I tend to think the study of history is approached from both subjective (internalized) and objective (externalized) manner. I think we all know that to look at something objectively or the scientific approach is to find the variable and formulate laws based upon concrete evidence after observation or careful research. Objective knowledge tend to view the object studied from the outside or externally and the researcher discovers this and puts it into meaning but it lacks the metaphysical, spiritual and emotional understanding that is unique to human nature. We all know concrete facts about history such as the Pearl Harbor was bombed or Constantinople was conquered in 1453 but the human aspects is looked at subjectively or the humanistic manner because knowledge is constructed by people in a variety of environments of interaction so the cultural meaning is internal to the individual. (why was Pearl Harbor attacked-subjective) People interact with each other so knowledge whether it is scientific or historical can never be complete in intercultural communications and this can lead to misunderstanding or a different interpretation of the facts, I see it all the time on forums. There are the objective historical facts but many of us are from different cultures, speak different languages and have different metaphysical beliefs or none at all. Because of bias, upbringing philosophical views or politics we see history subjectively or from our perspective and this can cloud the objectivity of our research. We may observe objectively in our research but in reality we do not because we, as humans, are part of the objective world and we tend to interrelate with what we are studying, adding our own subjective bias or viewpoints.
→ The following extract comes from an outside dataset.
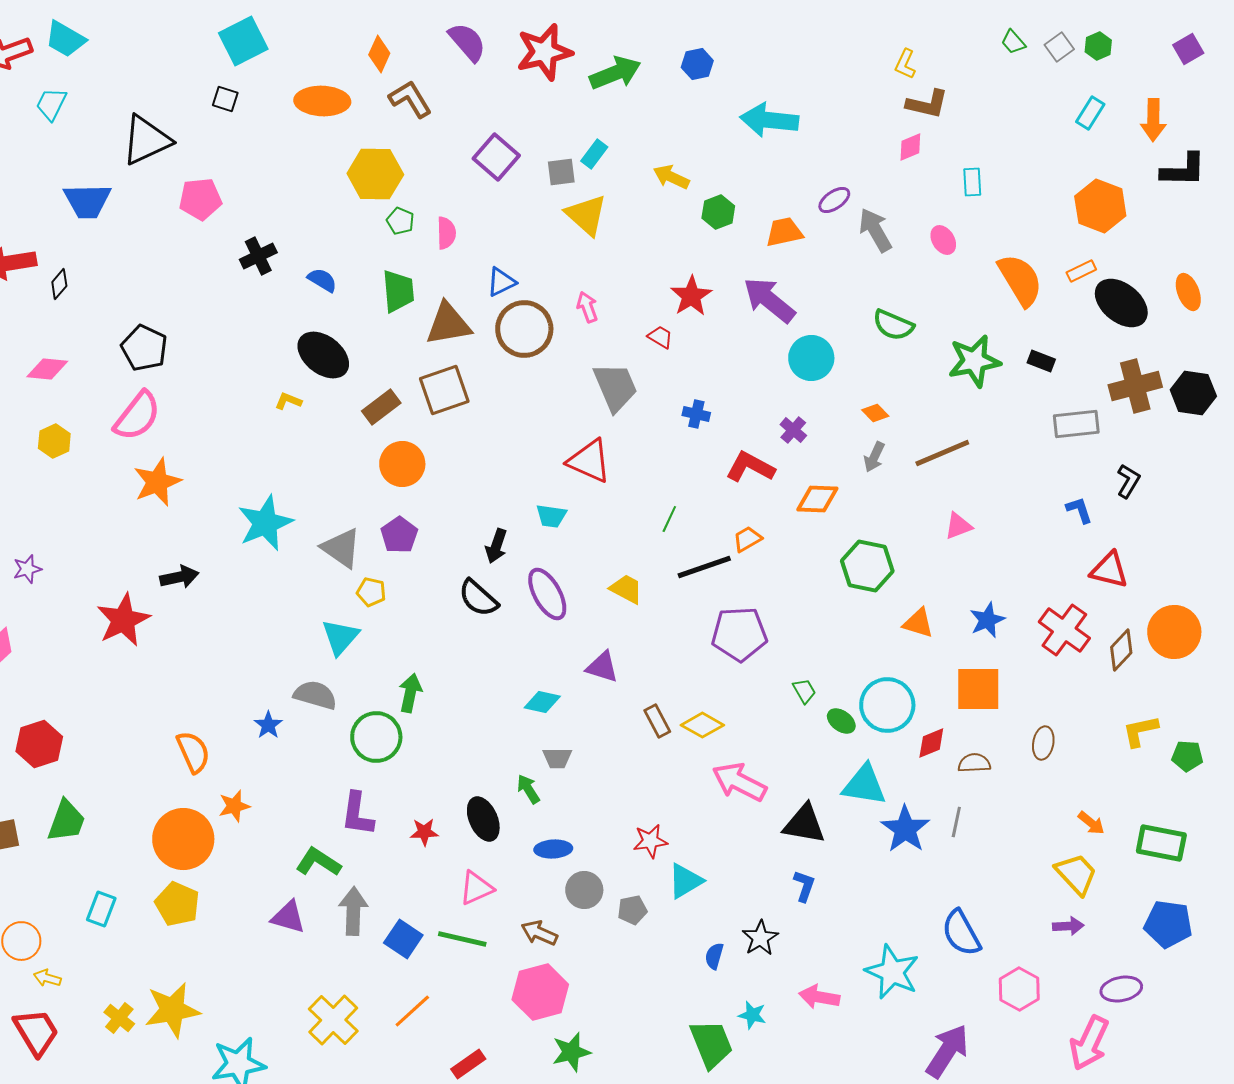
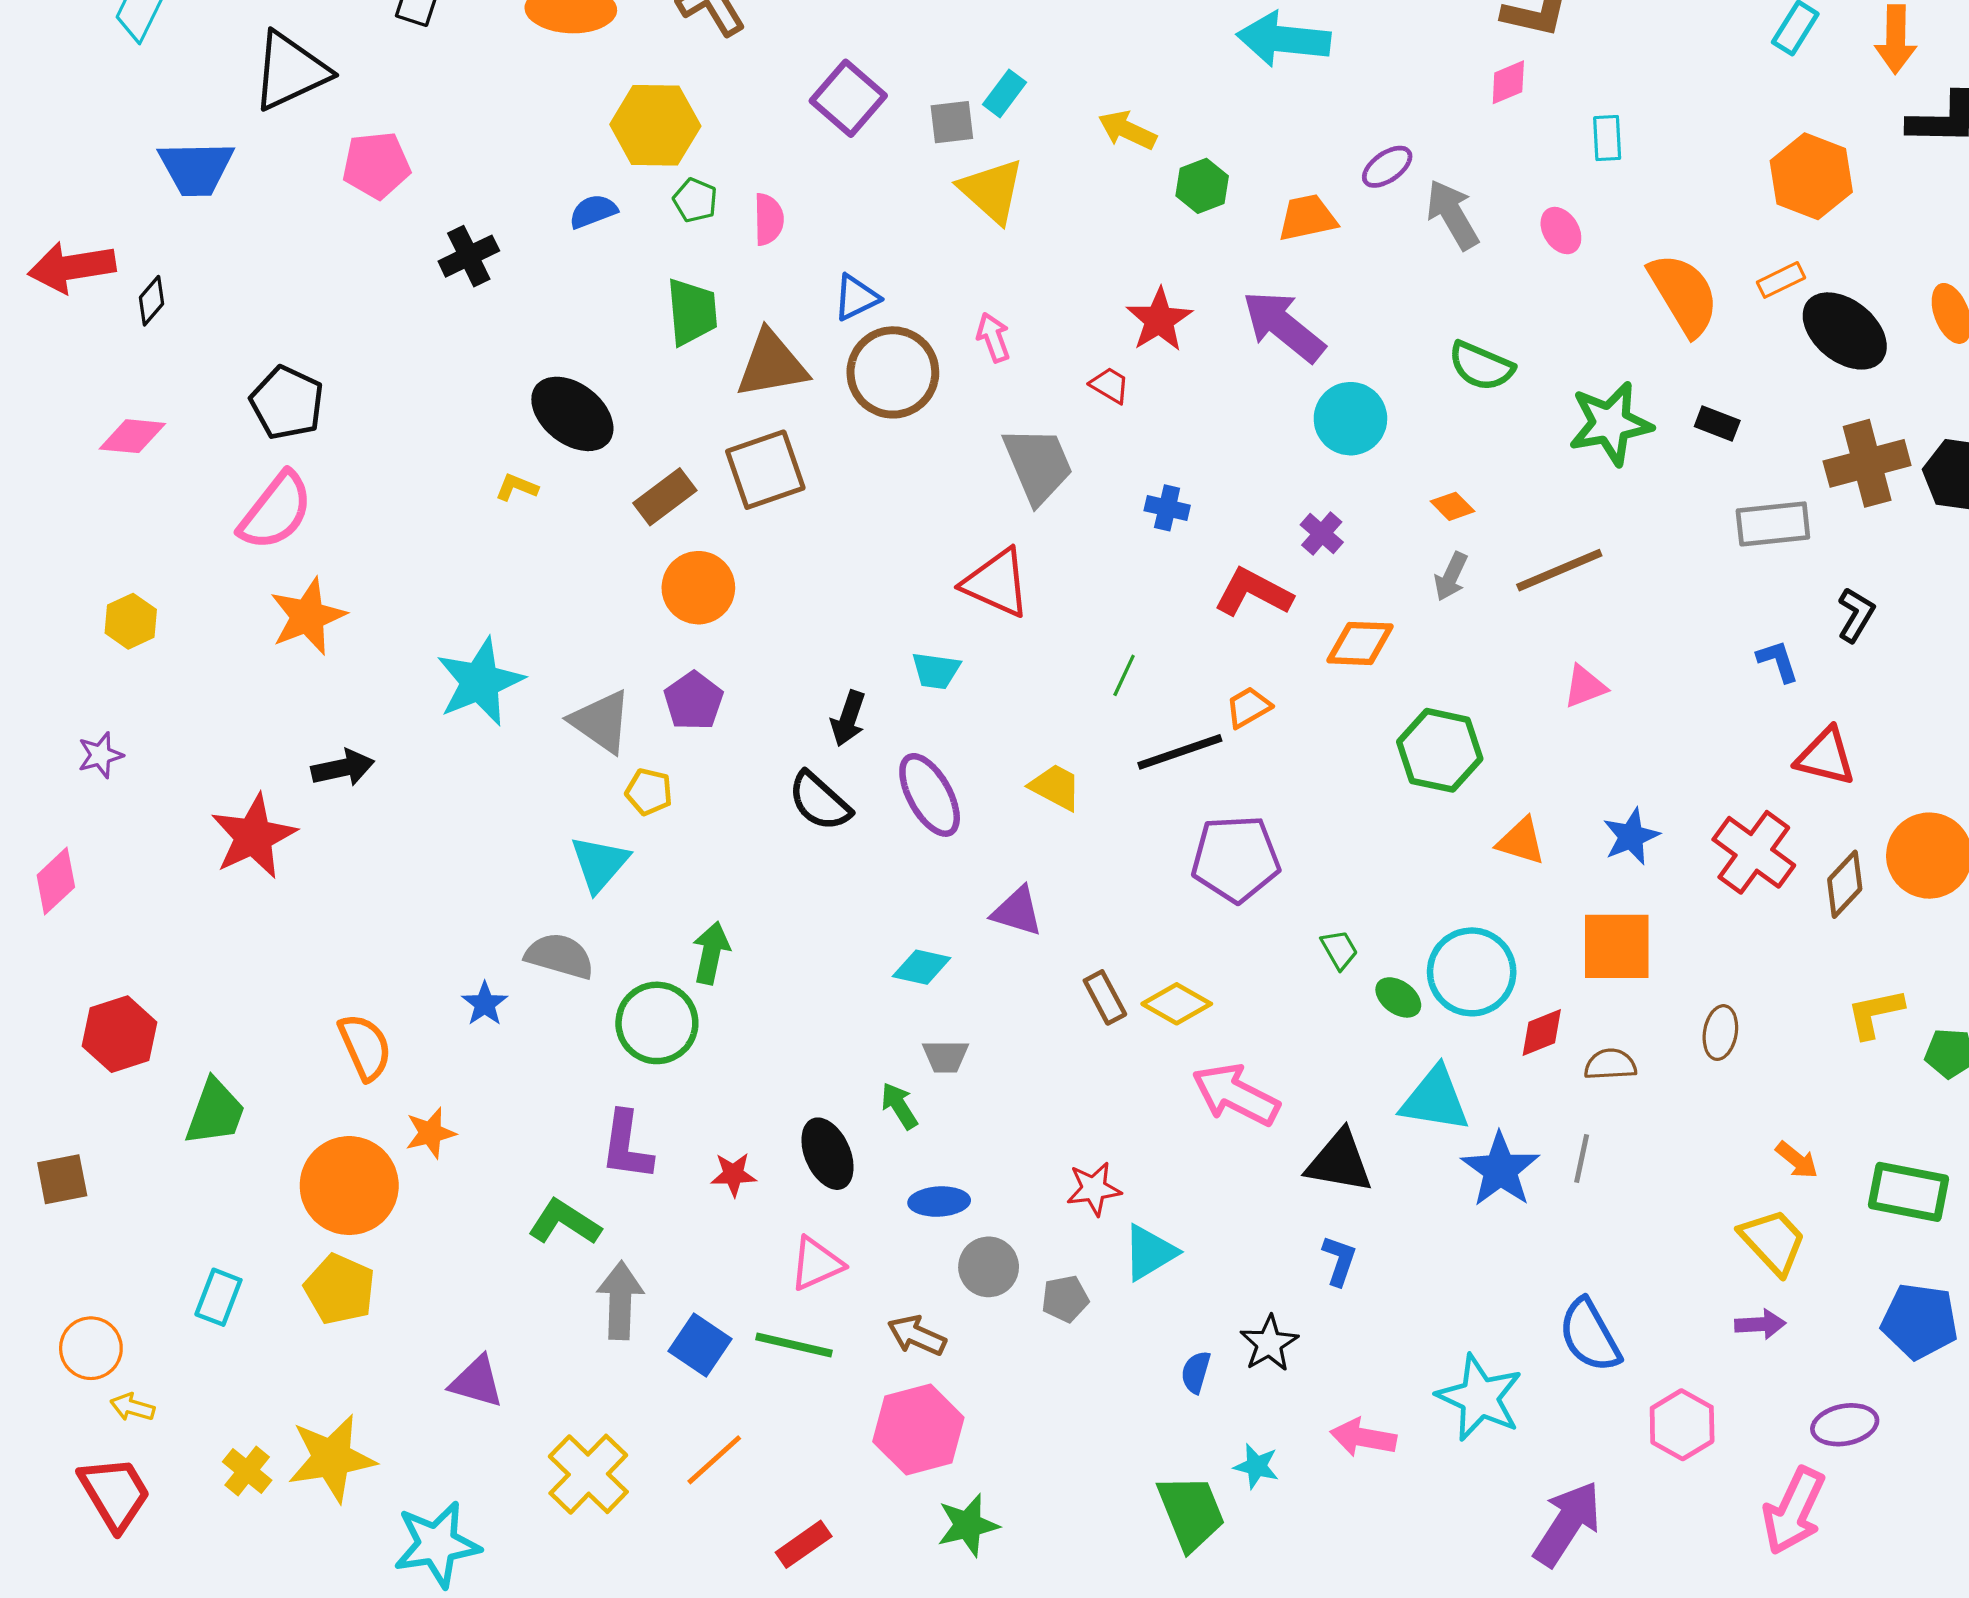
blue semicircle: (322, 280) -> (593, 211), moved, turned -52
yellow hexagon: (54, 441) -> (131, 621), moved
green trapezoid: (66, 821) -> (215, 1112), moved
purple triangle: (288, 917) -> (477, 1382), moved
It is important to look at all the variables both the inward subjectivity, based upon feeling, and what we know as concrete or objective and I think we do this on the most part here but this sort of popped in my head and it will take more research which I do not have time for but your thoughts. I was hoping this would not be a hot topic but fun.



Epistemology is defined as the branch of philosophy that studies how people know what they claim to know. This process involves knowing who we are (our self image) , what people from other cultures think of us (our reflective image), who people from other cultures are (the other culture)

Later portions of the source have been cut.